At the same time, in the spinal cords of rats, these chemokines were still detected but at reduced levels.
Administration of anti-MIP-1alpha neutralizing antibodies resulted in almost complete suppression of clinical RAU and significant reduction of inflammatory cell recruitment into the iris.
Anti-MIP-1beta and anti-MCP-1 antibodies were effective in suppression of RAU but to lesser degree.
Treatment with anti-RANTES antibodies was not effective in protecting against the recurrent development of the disease.

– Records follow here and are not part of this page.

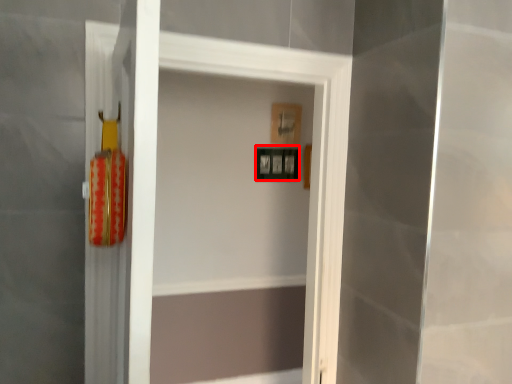 Question: Considering the relative positions of picture frame (annotated by the red box) and picture frame in the image provided, where is picture frame (annotated by the red box) located with respect to the staircase?

Choices:
 (A) left
 (B) right

Answer: (A) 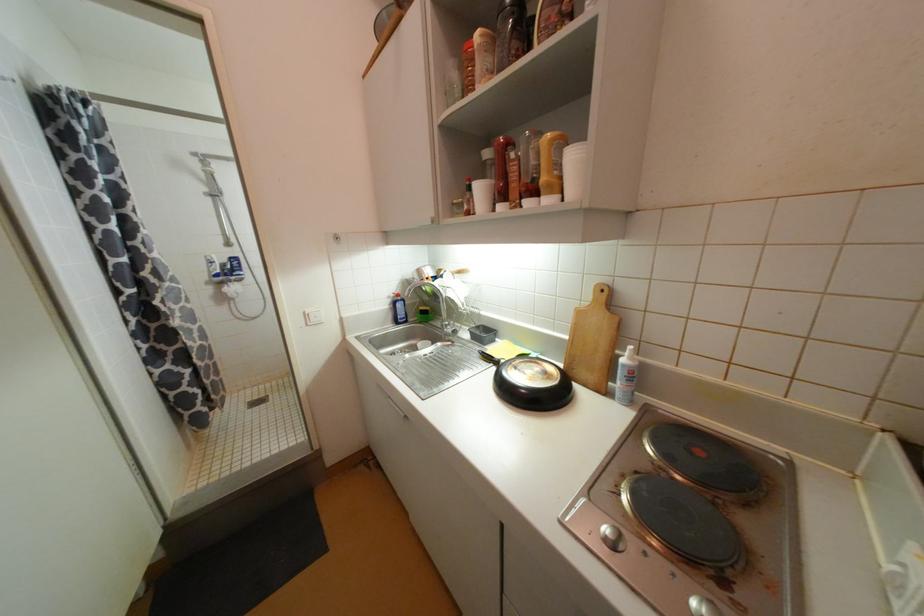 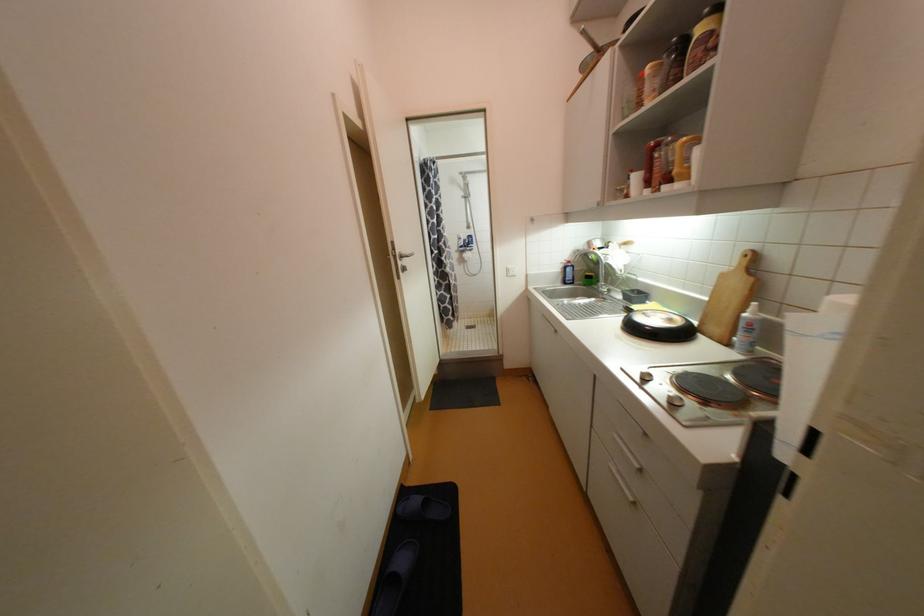 Question: How did the camera likely rotate?

Choices:
 (A) Left
 (B) Right
 (C) Up
 (D) Down

Answer: (A)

In the eyes, the message for CCR1 and CCR5 was considerably elevated prior to the onset of AU and decreased after treatment with anti-chemokine antibodies.
Our results suggest a crucial role of CCL3/MIP-1alpha in the development of RAU in Lewis rats.
In addition, CCL2/MCP-1 and CCL4/MIP-1beta may also play a role in immunopathogenesis of RAU.